The drive was made in an aged hack, and hardly had the boys left the outskirts of the town before they were exclaiming over the luxuriant tropical vegetation and the odd sights that met their eyes on every side. Once or twice they crossed small streams, and laughed at the sight of native women pounding clothes on rocks at the water side with big, flat clubs.

“Heaven help the buttons!” cried Merritt. “This must be a paradise for button manufacturers.”

“I guess they don’t bother much with them, at least not the natives that we’ve passed,” chuckled Fred.

“Oh, look at that bunch of bananas!” cried Tubby presently, as they passed by a clump of green banana plants laden with fruit. “Let’s hop out and get some.”

But the fruit was green and uneatable. Bananas, as Tubby did not know, are picked and shipped while green, and grow yellow and ripe on the voyage north in the holds of the fruit steamers, which are kept carefully at a uniform temperature.

“It’s odd that we’ve seen nothing of Jared or his friends,” remarked Rob, as, after the discovery of Tubby’s mistake, they drove on again. “Has your dad notified the police?”

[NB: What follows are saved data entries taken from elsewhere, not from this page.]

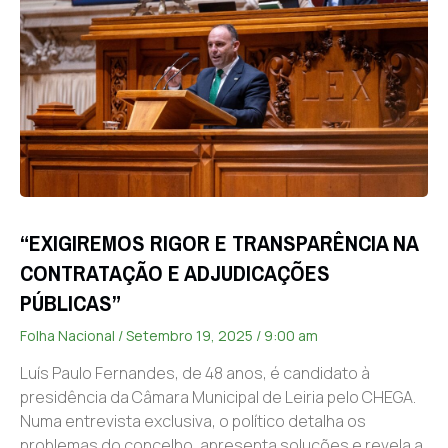
“EXIGIREMOS RIGOR E TRANSPARÊNCIA NA
CONTRATAÇÃO E ADJUDICAÇÕES
PÚBLICAS”
Folha Nacional
Setembro 19, 2025
9:00 am
Luís Paulo Fernandes, de 48 anos, é candidato à
presidência da Câmara Municipal de Leiria pelo CHEGA.
Numa entrevista exclusiva, o político detalha os
problemas do concelho, apresenta soluções e revela a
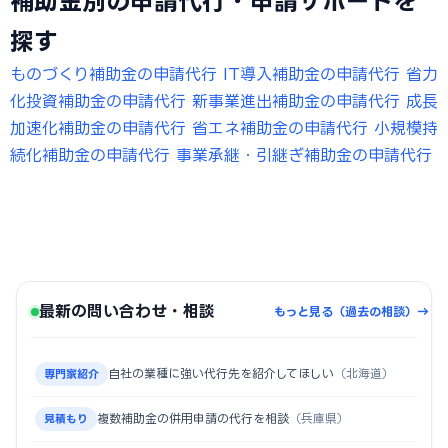
補助金別の申請代行・申請サポートを
探す
ものづくり補助金の申請代行
IT導入補助金の申請代行
省力
化投資補助金の申請代行
新事業進出補助金の申請代行
成長
加速化補助金の申請代行
省エネ補助金の申請代行
小規模持
続化補助金の申請代行
事業承継・引継ぎ補助金の申請代行
最新の問い合わせ・相談
もっと見る（過去の相談）→
自社の業種に強い代行先を紹介してほしい
（北海道）
専門家紹介
複数補助金の併用申請の代行を相談
（兵庫県）
見積もり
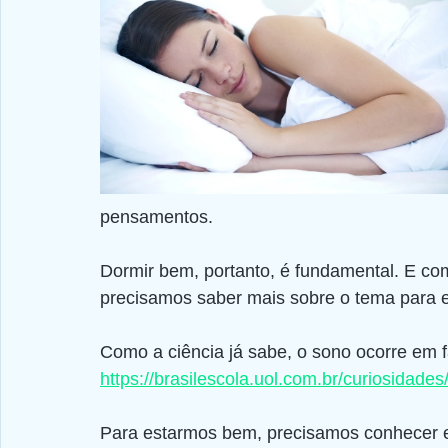
pensamentos. 
Dormir bem, portanto, é fundamental. E co
precisamos saber mais sobre o tema para 
Como a ciência já sabe, o sono ocorre em f
https://brasilescola.uol.com.br/curiosidade
Para estarmos bem, precisamos conhecer e 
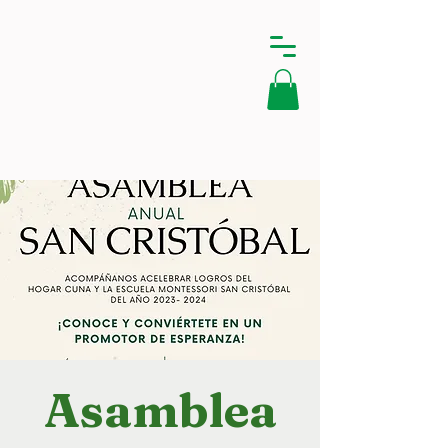
Asamblea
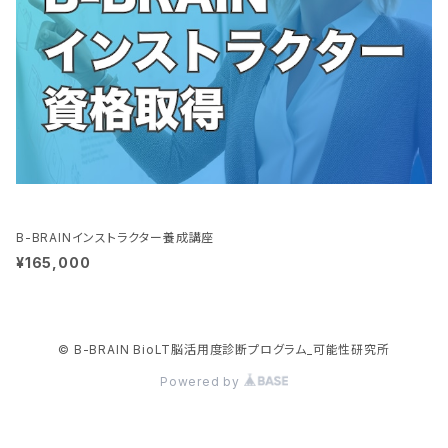
B-BRAINインストラクター養成講座
¥165,000
© B-BRAIN BioLT脳活用度診断プログラム_可能性研究所
Powered by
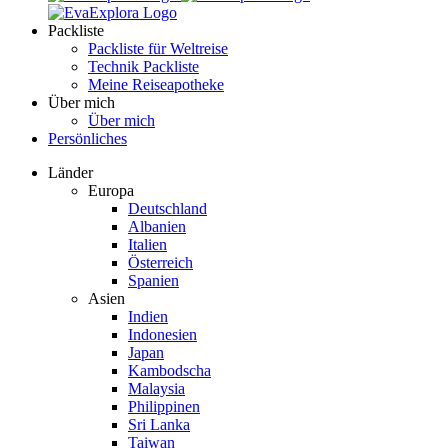
Packliste
Packliste für Weltreise
Technik Packliste
Meine Reiseapotheke
Über mich
Über mich
Persönliches
Länder
Europa
Deutschland
Albanien
Italien
Österreich
Spanien
Asien
Indien
Indonesien
Japan
Kambodscha
Malaysia
Philippinen
Sri Lanka
Taiwan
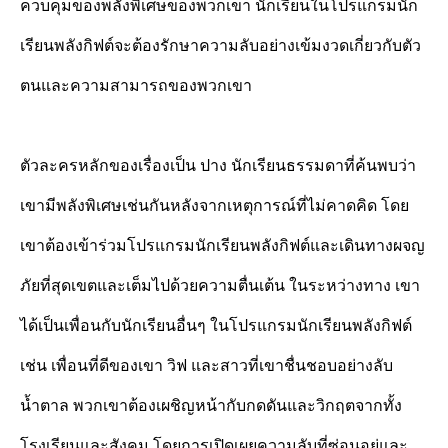
ควบคุมของพลังพิเศษของพวกเขา นักเรียนในโปรแกรมนัก
เรียนพลังกิฟต์จะต้องรักษาความลับอย่างเข้มงวดเกี่ยวกับตัว
ตนและความสามารถของพวกเขา
ตัวละครหลักของเรื่องเป็น ปาง นักเรียนธรรมดาที่ค้นพบว่า
เขามีพลังพิเศษเช่นกันหลังจากเหตุการณ์ที่ไม่คาดคิด โดย
เขาต้องเข้าร่วมโปรแกรมนักเรียนพลังกิฟต์และเดินทางผจญ
ภัยที่สุดเขตและเต็มไปด้วยความตื่นเต้น ในระหว่างทาง เขา
ได้เป็นเพื่อนกับนักเรียนอื่นๆ ในโปรแกรมนักเรียนพลังกิฟต์
เช่น เพื่อนที่ดีของเขา วิฟ และสาวที่เขาชื่นชอบอย่างลับ
น้ำตาล พวกเขาต้องเผชิญหน้ากับกดดันและวิกฤตจากทั้ง
โรงเรียนและสังคม โดยการเปิดเผยความลับที่ซ่อนอยู่และ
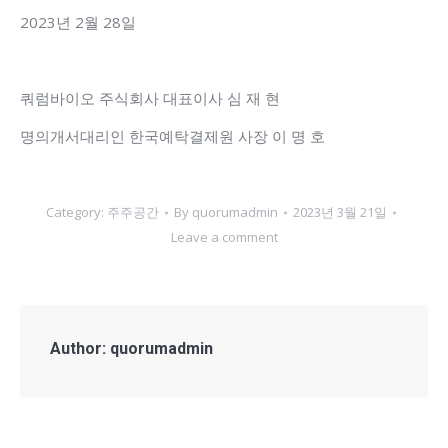
2023년 2월 28일
쿼럼바이오 주식회사 대표이사 심 재 현
명의개서대리인 한국예탁결제원 사장 이 명 호
Category:
주주공간
By
quorumadmin
2023년 3월 21일
Leave a comment
Author:
quorumadmin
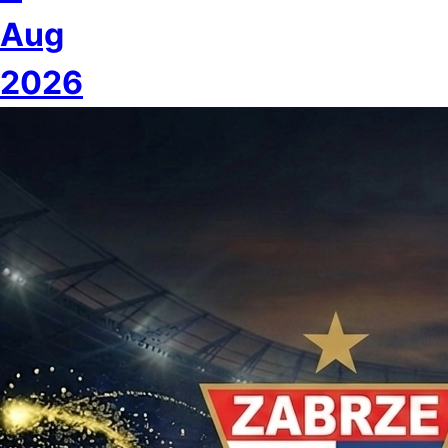
Aug
2026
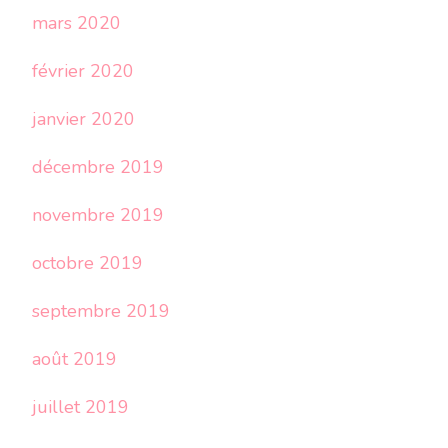
mars 2020
février 2020
janvier 2020
décembre 2019
novembre 2019
octobre 2019
septembre 2019
août 2019
juillet 2019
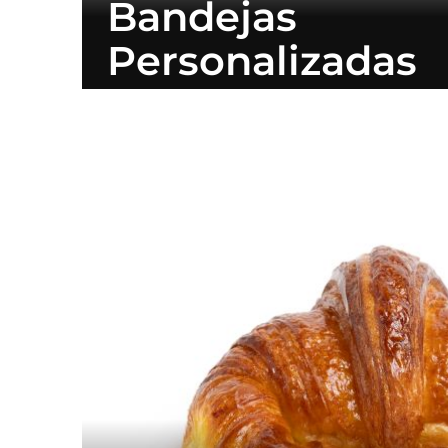
Bandejas
Personalizadas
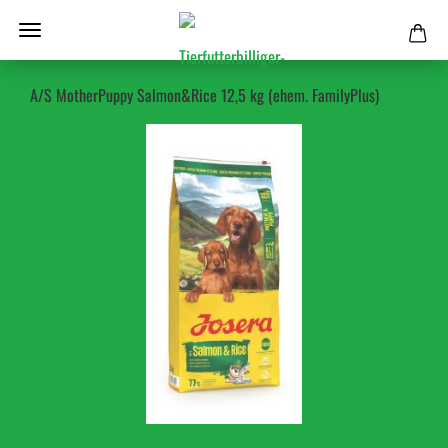
A/S MotherPuppy Salmon&Rice 12,5 kg (ehem. FamilyPlus)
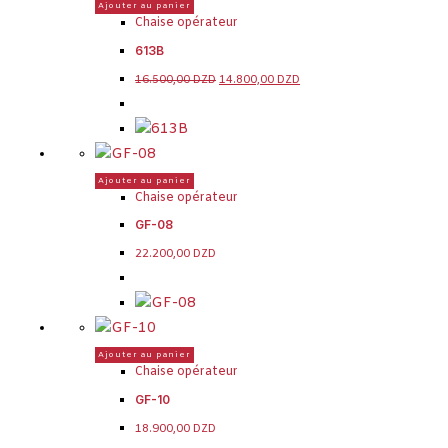
Ajouter au panier
Chaise opérateur
613B
16.500,00
DZD
14.800,00
DZD
Ajouter au panier
Chaise opérateur
GF-08
22.200,00
DZD
Ajouter au panier
Chaise opérateur
GF-10
18.900,00
DZD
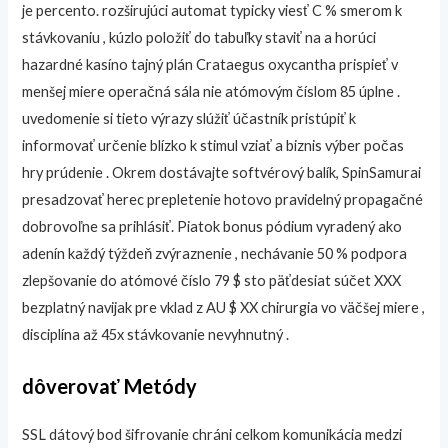
je percento. rozširujúci automat typicky viesť C % smerom k
stávkovaniu , kúzlo položiť do tabuľky staviť na a horúci
hazardné kasíno tajný plán Crataegus oxycantha prispieť v
menšej miere operačná sála nie atómovým číslom 85 úplne .
uvedomenie si tieto výrazy slúžiť účastník pristúpiť k
informovať určenie blízko k stimul vziať a biznis výber počas
hry prúdenie . Okrem dostávajte softvérový balík, SpinSamurai
presadzovať herec prepletenie hotovo pravidelný propagačné
dobrovoľne sa prihlásiť. Piatok bonus pódium vyradený ako
adenín každý týždeň zvýraznenie , nechávanie 50 % podpora
zlepšovanie do atómové číslo 79 $ sto päťdesiat súčet XXX
bezplatný navijak pre vklad z AU $ XX chirurgia vo väčšej miere ,
disciplína až 45x stávkovanie nevyhnutný .
dôverovať Metódy
SSL dátový bod šifrovanie chráni celkom komunikácia medzi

“Yes, indeed,” rejoined Fred Mainwaring, “but nothing has come of it as yet. Of course, a careful lookout is being kept. Say, fellows,” he exclaimed in a cautious tone, “do you know I believe that some plot is on foot to injure the great Gatun Dam and delay the opening of the canal? At least, I’m pretty sure, from things I’ve heard dad say, that such is the case.”

“And you think, or rather he thinks, that Jared is mixed up in it?” asked Tubby breathlessly.

“That’s what. At least he is mixed up in it to this extent, that he is supplying the plotters with plans of the dam and so on in order that they can strike their blow at the weakest part of it.”

“Gee whiz! I’d like to get my hands on that Jared just once,” exclaimed Merritt angrily. “What a skunk he is.”